The first clear morning of the period saw the expected mass movement of Woodpigeon to the south-west – a total of 30000 logged from Hengistbury between 07:30 and 11:00, passing mostly north of the area. Also seen when looking inland, a couple of Red Kite, while a Merlin headed west. There were some decent waders seen from the head, including a Ruff, 2 Avocet, a Knot and a Golden Plover – the latter then appearing at Stanpit, where 2 Grey Plover, 3 Bar-tailed Godwit, 12 Black-tailed Godwit, 65 Ringed Plover and 25 Dunlin were added to the day’s list. A decent presence of arriving thrushes comprised 4 Fieldfare and as many 43 Redwing; with 4 Brambling also noted in the mostly, unreported overhead passage.
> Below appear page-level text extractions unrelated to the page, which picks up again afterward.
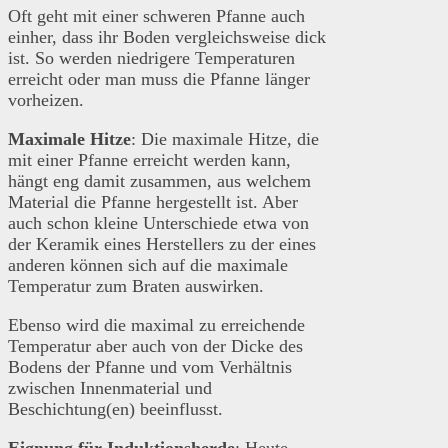
Oft geht mit einer schweren Pfanne auch
einher, dass ihr Boden vergleichsweise dick
ist. So werden niedrigere Temperaturen
erreicht oder man muss die Pfanne länger
vorheizen.
Maximale Hitze
: Die maximale Hitze, die
mit einer Pfanne erreicht werden kann,
hängt eng damit zusammen, aus welchem
Material die Pfanne hergestellt ist. Aber
auch schon kleine Unterschiede etwa von
der Keramik eines Herstellers zu der eines
anderen können sich auf die maximale
Temperatur zum Braten auswirken.
Ebenso wird die maximal zu erreichende
Temperatur aber auch von der Dicke des
Bodens der Pfanne und vom Verhältnis
zwischen Innenmaterial und
Beschichtung(en) beeinflusst.
Eignung für Induktionsherde
: Heute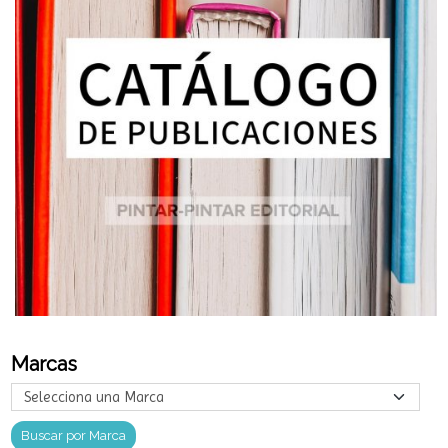
Marcas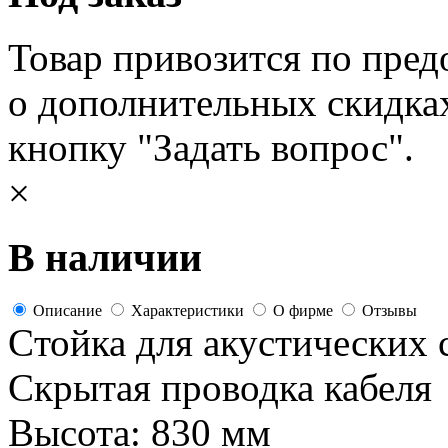
Товар привозится по пред
о дополнительных скидка
кнопку "Задать вопрос".
×
В наличии
Описание
Характеристики
О фирме
Отзывы
Cтойка для акустических с
Скрытая проводка кабеля
Высота: 830 мм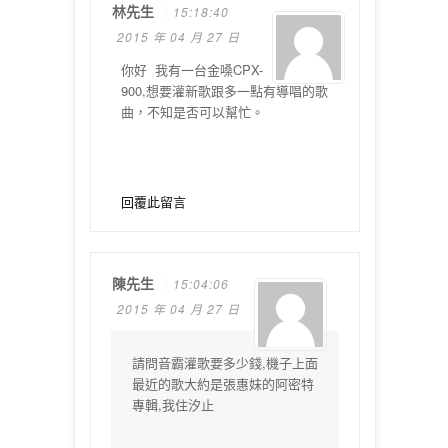
林先生
15:18:40
2015 年 04 月 27 日
你好 我有一台金嗓CPX-
900,想要灌新歌跟多一點有導唱的歌
曲，不知是否可以幫忙。
回覆此留言
陳先生
15:04:06
2015 年 04 月 27 日
請問音霸灌歌要多少錢,機子上面
最近的歌大約是張惠妹的阿密特
專輯,我住汐止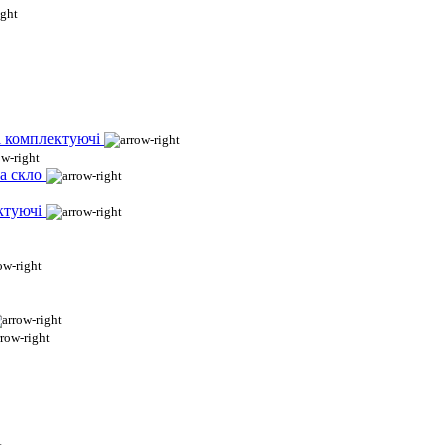
і комплектуючі
а скло
ктуючі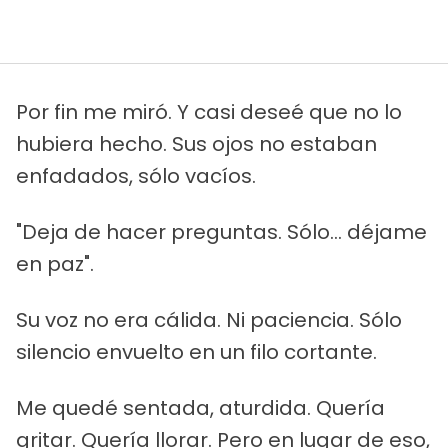
Por fin me miró. Y casi deseé que no lo
hubiera hecho. Sus ojos no estaban
enfadados, sólo vacíos.
"Deja de hacer preguntas. Sólo... déjame
en paz".
Su voz no era cálida. Ni paciencia. Sólo
silencio envuelto en un filo cortante.
Me quedé sentada, aturdida. Quería
gritar. Quería llorar. Pero en lugar de eso,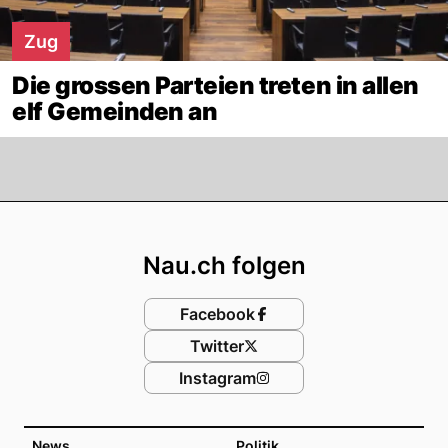
Zug
Die grossen Parteien treten in allen
elf Gemeinden an
Footer
Nau.ch folgen
Facebook
Twitter
Instagram
News
Politik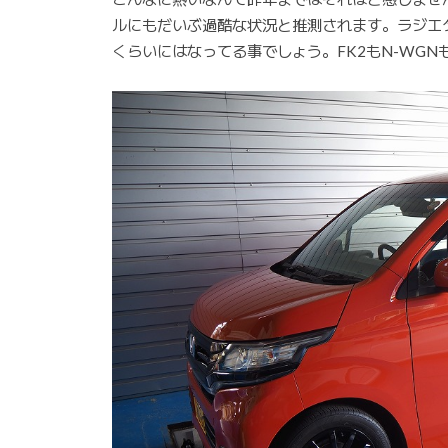
ルにもだいぶ過酷な状況と推測されます。ラジエタ
くらいにはなってる事でしょう。FK2もN-WG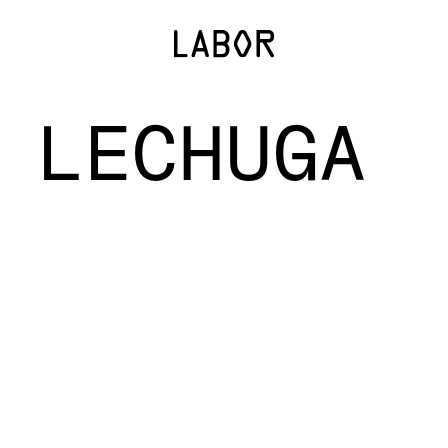
 LECHUGA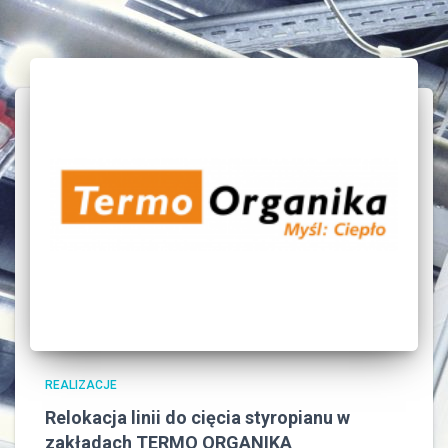
REALIZACJE
Relokacja linii do cięcia styropianu w
zakładach TERMO ORGANIKA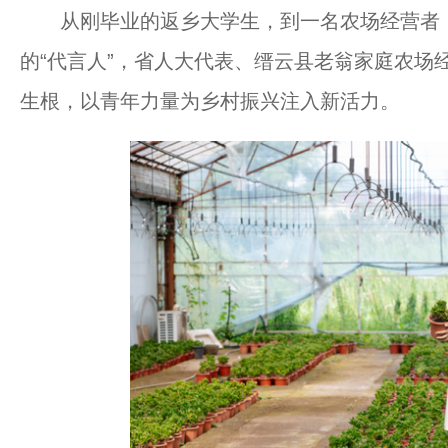
从刚毕业的返乡大学生，到一名农场经营者；
的“代言人”，省人大代表、缙云县老翁家庭农场
生根，以青年力量为乡村振兴注入新活力。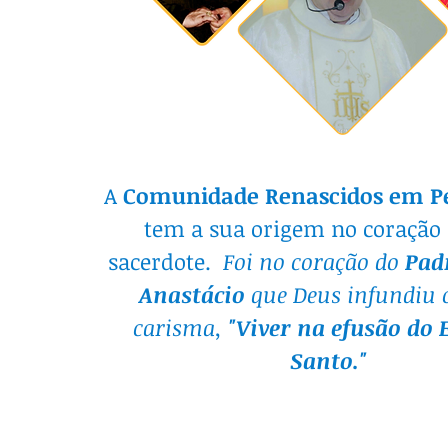
A
Comunidade Renascidos em Pe
tem a sua origem no coração
sacerdote.
Foi no coração do
Pad
Anastácio
que Deus infundiu 
carisma,
"Viver na efusão do 
Santo."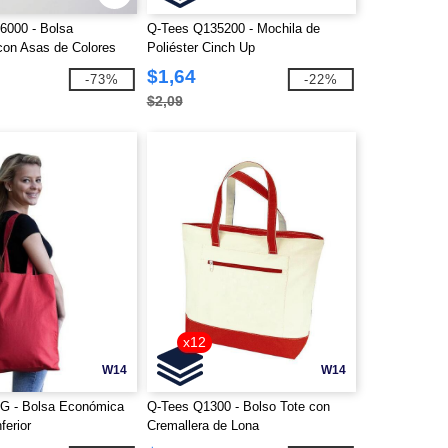
6000 - Bolsa
Q-Tees Q135200 - Mochila de
on Asas de Colores
Poliéster Cinch Up
$1,64
-73%
-22%
$2,09
x12
W14
W14
G - Bolsa Económica
Q-Tees Q1300 - Bolso Tote con
ferior
Cremallera de Lona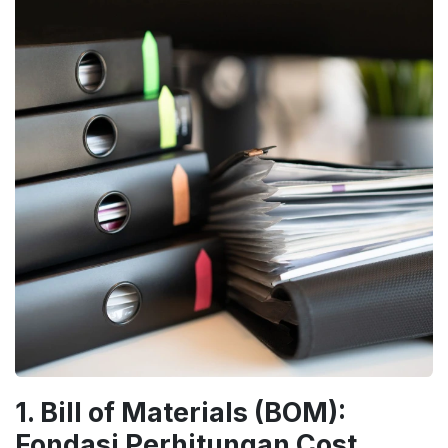
1. Bill of Materials (BOM):
Fondasi Perhitungan Cost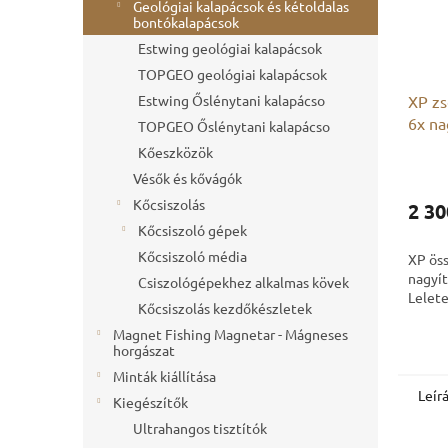
Geológiai kalapácsok és kétoldalas
bontókalapácsok
Estwing geológiai kalapácsok
TOPGEO geológiai kalapácsok
XP zs
Estwing Őslénytani kalapácso
6x na
TOPGEO Őslénytani kalapácso
Kőeszközök
Vésők és kővágók
Kőcsiszolás
2 30
Kőcsiszoló gépek
Kőcsiszoló média
XP ös
nagyít
Csiszológépekhez alkalmas kövek
Lelete
Kőcsiszolás kezdőkészletek
Magnet Fishing Magnetar - Mágneses
horgászat
Minták kiállítása
Leír
Kiegészítők
Ultrahangos tisztítók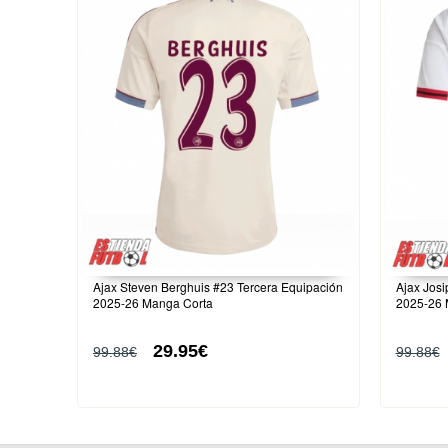
Ajax Steven Berghuis #23 Tercera Equipación
Ajax Josi
2025-26 Manga Corta
2025-26 
29.95€
99.88€
99.88€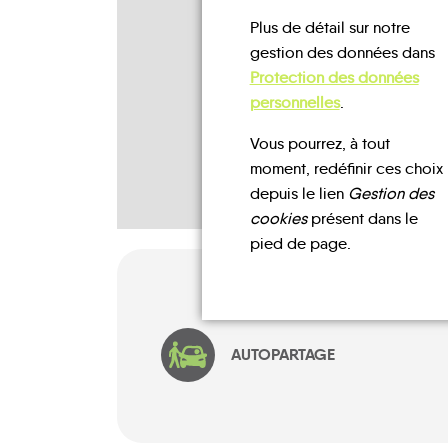
Plus de détail sur notre
gestion des données dans
Protection des données
personnelles
.
Vous pourrez, à tout
moment, redéfinir ces choix
depuis le lien
Gestion des
cookies
présent dans le
pied de page.
AUTOPARTAGE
On the deck, 3 Firecrest were in the Wood, where the Grey Wagtail remains, and up to 30 Chiffchaff were across the site. To finish, 3 Cattle Egret and the adult male Marsh Harrier were about Priory Marsh in the morning, when 17 Mediterranean Gull and a Great Crested Grebe were also inside the harbour.
A Short-eared Owl headed south over Wick just after 09:00 this morning, when 7 Chiffchaff and 2 Blackcap were logged there. Otherwise, the sea provides all the interest. Early in the day, two each of Velvet Scoter and Great Northern Diver were returned from the Beach Huts; while, late in the afternoon, a Long-tailed Duck was settled off Mudeford Quay. Generally speaking, there is still a 250+-strong, offshore feeding flock of gulls – mainly Herring Gull, but also around 20 Mediterranean Gull.
Another day, another Leach’s Petrel – one west off Hengistbury early this morning. The main feature at sea, however, was Kittiwake – a total of fifty-six – generally passing west. Also: a Great Northern Diver was settled; and 2 Common Scoter, 12 Brent Goose and 9 Mediterranean Gull passed; while a drake Red-breasted Merganser headed west over the Barn Field. The best of the thrushes was a Ring Ouzel up-and-out of the Nursery, likewise 8 Redwing; with other bits and pieces including 2 Firecrest and 10 Goldcrest in the Wood, plus a couple of Chiffchaff on Wick. Meanwhile, a modest overhead passage comprised 48 Linnet, 31 Greenfinch, 26 Goldfinch and 35 Meadow Pipit, all to the east. To round up, some of the usual miscellany: the Grey Wagtail that seems to have taken up residence in the muddy pool in the Stunted Oaks was again present; 4 Cattle Egret came out of roost; a Nuthatch and a Treecreeper were in the Wood; at least the adult male Marsh Harrier was about; the adult male Peregrine, VA, was on the Priory; and a Kingfisher was by the Wooden Bridge.
During south-westerly winds which frequently exceeded 50 kmh, the sea was watched from first light until noon at least. Leach’s Petrel was seen on two occasions and probably a third, but that sighting going down as a spp. Also, on what was actually a fairly quiet watch in terms of overall quantity, a couple each of Grey Phalarope and Arctic Skua west, plus 3 Kittiwake, all 1cy birds, a Red-throated Diver and a handful of Mediterranean Gull. The only other news is of a Swallow lingering around the Beach Huts for a while.